## Exercise details
A single number is all that's needed: how many lines in the data contain the string "title".
** Opening Data section block **
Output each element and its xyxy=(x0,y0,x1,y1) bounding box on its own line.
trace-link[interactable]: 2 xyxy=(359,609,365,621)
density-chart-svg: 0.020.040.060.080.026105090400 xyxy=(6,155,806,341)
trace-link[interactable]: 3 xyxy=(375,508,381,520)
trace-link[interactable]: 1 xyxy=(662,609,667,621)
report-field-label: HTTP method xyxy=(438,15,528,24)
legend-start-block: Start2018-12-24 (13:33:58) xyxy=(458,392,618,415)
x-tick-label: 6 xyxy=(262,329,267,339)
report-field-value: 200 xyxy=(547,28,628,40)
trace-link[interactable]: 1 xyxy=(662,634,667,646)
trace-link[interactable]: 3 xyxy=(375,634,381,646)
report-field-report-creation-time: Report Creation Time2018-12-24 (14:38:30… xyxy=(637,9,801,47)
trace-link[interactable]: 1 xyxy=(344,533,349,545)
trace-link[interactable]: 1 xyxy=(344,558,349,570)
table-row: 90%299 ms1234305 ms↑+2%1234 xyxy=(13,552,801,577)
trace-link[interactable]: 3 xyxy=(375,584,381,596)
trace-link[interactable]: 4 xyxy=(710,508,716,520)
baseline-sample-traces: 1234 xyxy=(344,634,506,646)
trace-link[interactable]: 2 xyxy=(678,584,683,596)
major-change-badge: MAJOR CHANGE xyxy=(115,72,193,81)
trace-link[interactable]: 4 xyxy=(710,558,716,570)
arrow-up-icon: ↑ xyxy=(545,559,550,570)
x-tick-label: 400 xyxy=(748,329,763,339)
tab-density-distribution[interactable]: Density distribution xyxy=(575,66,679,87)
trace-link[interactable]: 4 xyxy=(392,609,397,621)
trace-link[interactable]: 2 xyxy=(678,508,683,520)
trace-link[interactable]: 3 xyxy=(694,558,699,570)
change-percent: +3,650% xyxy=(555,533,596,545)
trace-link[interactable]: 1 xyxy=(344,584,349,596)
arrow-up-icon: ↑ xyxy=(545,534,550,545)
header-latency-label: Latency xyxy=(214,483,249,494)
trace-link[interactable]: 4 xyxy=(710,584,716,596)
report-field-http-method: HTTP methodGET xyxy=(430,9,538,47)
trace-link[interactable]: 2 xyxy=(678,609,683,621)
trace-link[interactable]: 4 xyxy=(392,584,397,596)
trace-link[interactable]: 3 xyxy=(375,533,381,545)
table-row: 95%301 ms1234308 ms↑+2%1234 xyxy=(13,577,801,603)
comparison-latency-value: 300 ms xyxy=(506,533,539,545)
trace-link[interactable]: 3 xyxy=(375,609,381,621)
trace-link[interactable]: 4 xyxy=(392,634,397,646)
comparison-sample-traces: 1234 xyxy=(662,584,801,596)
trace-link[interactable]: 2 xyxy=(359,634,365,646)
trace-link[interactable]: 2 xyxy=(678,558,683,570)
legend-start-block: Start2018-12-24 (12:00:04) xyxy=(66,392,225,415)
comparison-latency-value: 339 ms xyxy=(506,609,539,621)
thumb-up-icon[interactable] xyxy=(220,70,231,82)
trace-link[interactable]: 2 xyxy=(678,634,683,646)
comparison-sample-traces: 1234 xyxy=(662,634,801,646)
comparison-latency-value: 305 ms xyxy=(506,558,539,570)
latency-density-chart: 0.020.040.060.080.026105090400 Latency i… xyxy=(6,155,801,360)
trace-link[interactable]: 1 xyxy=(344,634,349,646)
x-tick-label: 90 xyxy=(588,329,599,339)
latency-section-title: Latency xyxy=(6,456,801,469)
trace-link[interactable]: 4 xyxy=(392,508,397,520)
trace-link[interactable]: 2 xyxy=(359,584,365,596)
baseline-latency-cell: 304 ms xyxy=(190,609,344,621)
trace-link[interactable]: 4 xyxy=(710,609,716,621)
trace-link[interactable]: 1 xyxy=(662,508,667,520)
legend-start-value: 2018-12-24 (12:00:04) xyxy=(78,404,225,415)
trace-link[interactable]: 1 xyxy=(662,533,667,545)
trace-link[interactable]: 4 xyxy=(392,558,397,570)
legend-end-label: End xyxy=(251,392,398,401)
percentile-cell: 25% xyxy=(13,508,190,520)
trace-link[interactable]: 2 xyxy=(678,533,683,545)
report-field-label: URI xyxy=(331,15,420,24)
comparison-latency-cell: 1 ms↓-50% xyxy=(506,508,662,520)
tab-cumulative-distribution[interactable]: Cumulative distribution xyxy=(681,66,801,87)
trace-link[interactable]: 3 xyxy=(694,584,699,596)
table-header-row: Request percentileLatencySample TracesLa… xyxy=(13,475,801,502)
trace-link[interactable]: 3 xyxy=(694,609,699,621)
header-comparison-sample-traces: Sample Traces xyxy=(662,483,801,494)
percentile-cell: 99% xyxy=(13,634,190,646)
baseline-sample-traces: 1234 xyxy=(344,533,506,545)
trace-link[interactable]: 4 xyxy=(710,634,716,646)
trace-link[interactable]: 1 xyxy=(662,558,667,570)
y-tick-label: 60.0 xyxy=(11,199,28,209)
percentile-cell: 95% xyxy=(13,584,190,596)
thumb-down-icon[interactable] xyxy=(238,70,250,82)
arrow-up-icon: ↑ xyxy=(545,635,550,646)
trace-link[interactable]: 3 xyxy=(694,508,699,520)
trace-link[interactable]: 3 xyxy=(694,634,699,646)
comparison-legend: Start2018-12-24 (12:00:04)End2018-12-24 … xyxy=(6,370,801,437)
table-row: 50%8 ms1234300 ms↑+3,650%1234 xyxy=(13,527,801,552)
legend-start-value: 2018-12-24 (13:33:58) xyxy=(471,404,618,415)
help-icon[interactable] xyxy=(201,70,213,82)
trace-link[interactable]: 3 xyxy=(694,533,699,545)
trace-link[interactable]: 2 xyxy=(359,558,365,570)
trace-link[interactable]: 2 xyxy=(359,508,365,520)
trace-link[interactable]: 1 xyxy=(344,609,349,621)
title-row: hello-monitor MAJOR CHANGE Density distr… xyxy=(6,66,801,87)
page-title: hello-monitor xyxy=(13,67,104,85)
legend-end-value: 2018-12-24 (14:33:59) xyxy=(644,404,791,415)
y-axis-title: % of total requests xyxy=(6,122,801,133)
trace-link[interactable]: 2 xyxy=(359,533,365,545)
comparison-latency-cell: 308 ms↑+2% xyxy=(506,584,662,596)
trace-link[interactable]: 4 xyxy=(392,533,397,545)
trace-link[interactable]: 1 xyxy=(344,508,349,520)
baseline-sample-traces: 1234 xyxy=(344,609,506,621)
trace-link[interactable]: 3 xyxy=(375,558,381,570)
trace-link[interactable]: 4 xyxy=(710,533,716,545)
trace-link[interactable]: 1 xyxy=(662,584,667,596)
** Closing Data section block **
## Exercise output
4